Direct mail may still be derided as “shit that folds” in adland but in the real world the humble mailshot is trouncing digital channels, with a new study revealing that 89% of consumers consider mail communications to be “believable”, compared to just under half (48%) feeling the same way about email.
“The Value of Mail in Uncertain Times” report is the latest study carried out for Royal Mail MarketReach by TNS. First launched in 2007, the report has tracked the changes in consumer behaviour over a ten-year period.
Between 2007 and 2017, the percentage of people stating that mail makes them “feel valued” has rocketed to 70%, compared to only 43% in 2007 and 57% in 2013. Some 70% of those surveyed also said that mail “gives them a better impression of the company”, up from 53% in 2007 and 55% in 2013.
However, the study stops short of criticising the current digital marketing landscape, despite widespread concerns over measurement, viewability, ad fraud and placement, but suggests that in the “post-truth, Internet-mediated world, it should come as no surprise that when something has been printed it is perceived to embody truth”.
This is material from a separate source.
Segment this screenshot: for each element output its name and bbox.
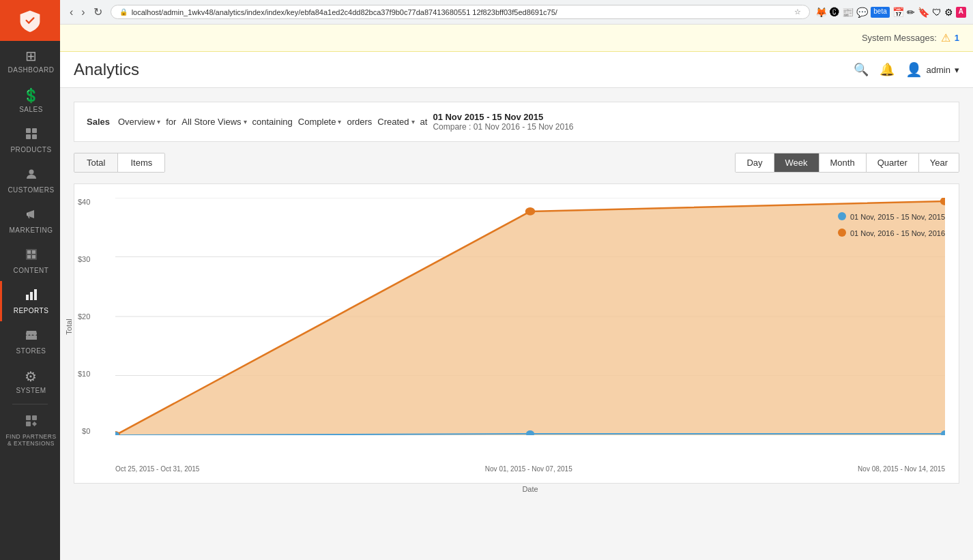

It states: “In an online world, the immediacy, convenience, low cost and ‘normality’ of digital communications, combined with better use of data and new technological innovations, will continue to drive the electronic ecosystem onwards and upwards. And this can only be good news for marketers.
“However, when sensitive or confidential information needs to be communicated, mail delivers reassurance that the message is credible and secure. And in these uncertain times, that power to build trust is all the more important to organisations of every kind.”
The strategy seems designed to provide evidence of direct mail’s strengths, and get marketers to reconsider the medium, rather than expose digital’s failings.
The report concludes: “Economic forecasters suggest that uncertainty is going to be with us for a very long time. So the world of marketing needs to adapt and evolve in order to survive.
“New online channels will emerge, traditional broadcast channels won’t disappear – and the number of marketing messages received by consumers will only continue to multiply. In this new, uncertain, increasingly cluttered media landscape, ‘real world’ mail is growing in credibility and importance.
“The solid, tactile, printed nature of mail, the fact that customers can hold the communication in their hands, feel it, store it, share it, come back to it – gives mail a level of credibility and believability that few other channels can even approach.”